Ablation studies dissect the contributions of each component. Removing tool standardization (using raw API calls) degrades performance, confirming the value of a unified capability layer. Training with SFT alone, without DPO, yields a planner that imitates expert sequences but fails to preferentially select higher‑utility chains, resulting in lower HR. Tightening the step budget reduces the planner’s ability to gather sufficient evidence, again lowering performance. t‑SNE visualizations of CoT embeddings show distinct clusters corresponding to different scenarios, illustrating why a static chain is insufficient.
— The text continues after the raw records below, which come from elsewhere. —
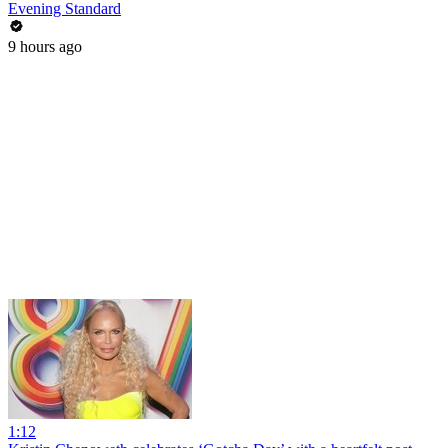
Evening Standard
9 hours ago
1:12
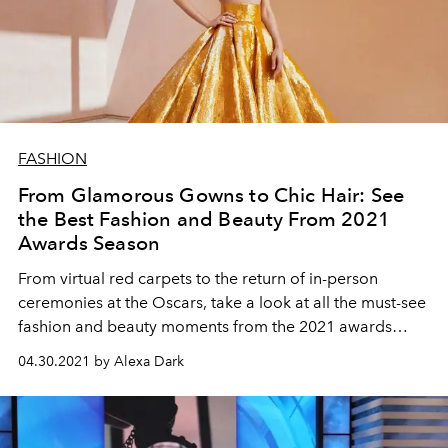
FASHION
From Glamorous Gowns to Chic Hair: See
the Best Fashion and Beauty From 2021
Awards Season
From virtual red carpets to the return of in-person
ceremonies at the Oscars, take a look at all the must-see
fashion and beauty moments from the 2021 awards
season.
04.30.2021 by Alexa Dark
Overall, ChainRec demonstrates that separating “capability construction” from “policy learning” enables LLM agents to perform structured, cost‑aware evidence gathering and produce more accurate recommendations across heterogeneous domains. The paper suggests future extensions such as incorporating real‑time APIs, multi‑episode learning, online reinforcement learning with user feedback, and richer tool vocabularies to further enhance adaptability and robustness.